Asherman's syndrome

Adhesions inside the uterine cavity are medically referred to as Asherman's syndrome after the gynaecologist who described the condition in 1948. Although it is not a common condition, the widespread use of hysteroscopy to investigate the uterine cavity has meant that many more cases are now being diagnosed. In mild cases, the adhesions are flimsy and only involve a small part of the uterine cavity; in severe cases, the adhesions are dense and can affect the entire cavity with absent endometrium (lining of the womb). In other cases, Asherman's syndrome is characterised by stenosis (extremel narrowing) of the cervix. The adhesions are thought to result from a combination of trauma and infection insider the womb, typically after a pregnancy (e.g. retained products requiring a D&C).

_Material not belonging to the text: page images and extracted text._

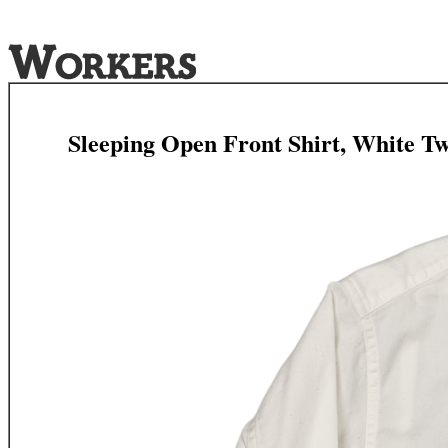
Sleeping Open Front Shirt, White Tw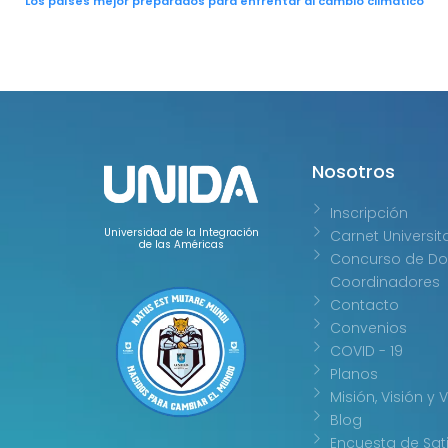
Los países mejor preparados para enfrentar al cambio climático
Nosotros
Inscripción
Universidad de la Integración
Carnet Universit
de las Américas
Concurso de Do
Coordinadores
Contacto
Convenios
COVID - 19
Planos
Misión, Visión y 
Blog
Encuesta de Sat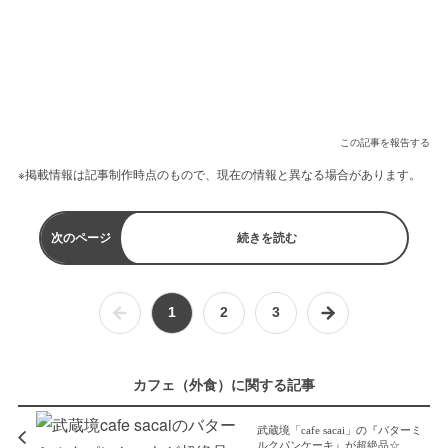
この記事を報告する
※掲載情報は記事制作時点のもので、現在の情報と異なる場合があります。
次のページ
続きを読む
1
2
3
カフェ（外食）に関する記事
武蔵境「cafe sacai」の『バターミ
ルクパンケーキ』が超絶品☆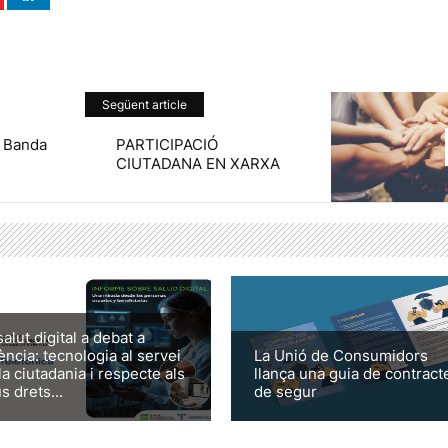
Següent article
a Banda
PARTICIPACIÓ
CIUTADANA EN XARXA
salut digital a debat a
ència: tecnologia al servei
La Unió de Consumidors
la ciutadania i respecte als
llança una guia de contract
s drets...
de segur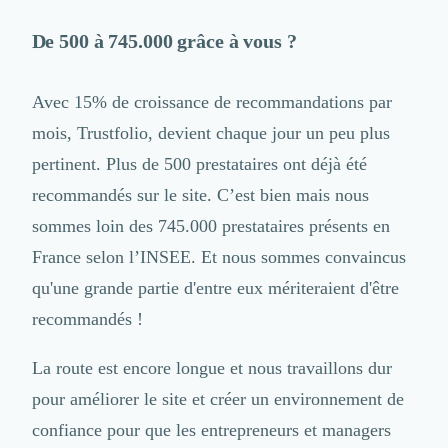
De 500 à 745.000 grâce à vous ?
Avec 15% de croissance de recommandations par
mois, Trustfolio, devient chaque jour un peu plus
pertinent. Plus de 500 prestataires ont déjà été
recommandés sur le site
. C’est bien mais nous
sommes loin des 745.000 prestataires présents en
France selon l’INSEE. Et nous sommes convaincus
qu'une grande partie d'entre eux mériteraient d'être
recommandés !
La route est encore longue et nous travaillons dur
pour améliorer le site et créer un environnement de
confiance pour que les entrepreneurs et managers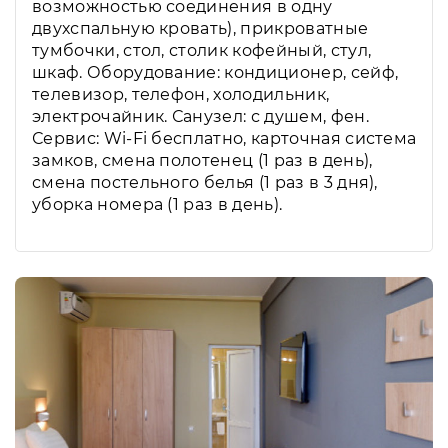
возможностью соединения в одну
двухспальную кровать), прикроватные
тумбочки, стол, столик кофейный, стул,
шкаф. Оборудование: кондиционер, сейф,
телевизор, телефон, холодильник,
электрочайник. Санузел: с душем, фен.
Сервис: Wi-Fi бесплатно, карточная система
замков, смена полотенец (1 раз в день),
смена постельного белья (1 раз в 3 дня),
уборка номера (1 раз в день).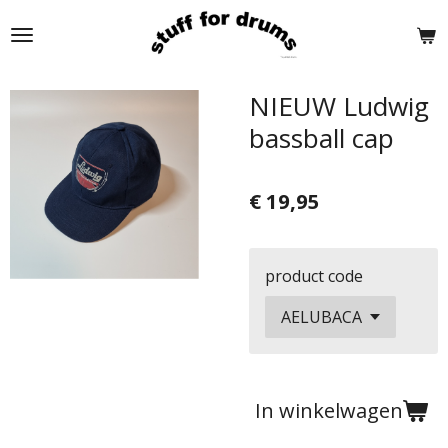
Ga
direct
naar
de
NIEUW Ludwig
hoofdinhoud
bassball cap
€ 19,95
product code
In winkelwagen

Intra-uterine adhesions can be asymptomatic and of little consequence, but more severe cases can result in scanty periods (oligomenorrhoea) or even absent periods (amenorrhoea). Cyclical pain, in time with the menstrual cycle, is often a feature. Inability to conceive is a common sequel. Diagnosis is usually made by hysteroscopy or hysterosalpinography (X-ray).

Laparotomy and division of the intra-uterine adhesions used to be the treatment in the past. Now, the adhesions can be divided hysteroscopically thereby avoiding the problems associated with open surgery. A coil (intra-uterine contraceptive device) is sometimes inserted temporarily into the uterus in an attempt to reduce recurrence of the adhesions. Hysteroscopic adhesiolysis sometimes has to be repeated, and it is usual to check the cavity after few months hysteroscopically. The success of surgery is proportional to the severity of the adhesions being treated, and is less good when the adhesions are extensive.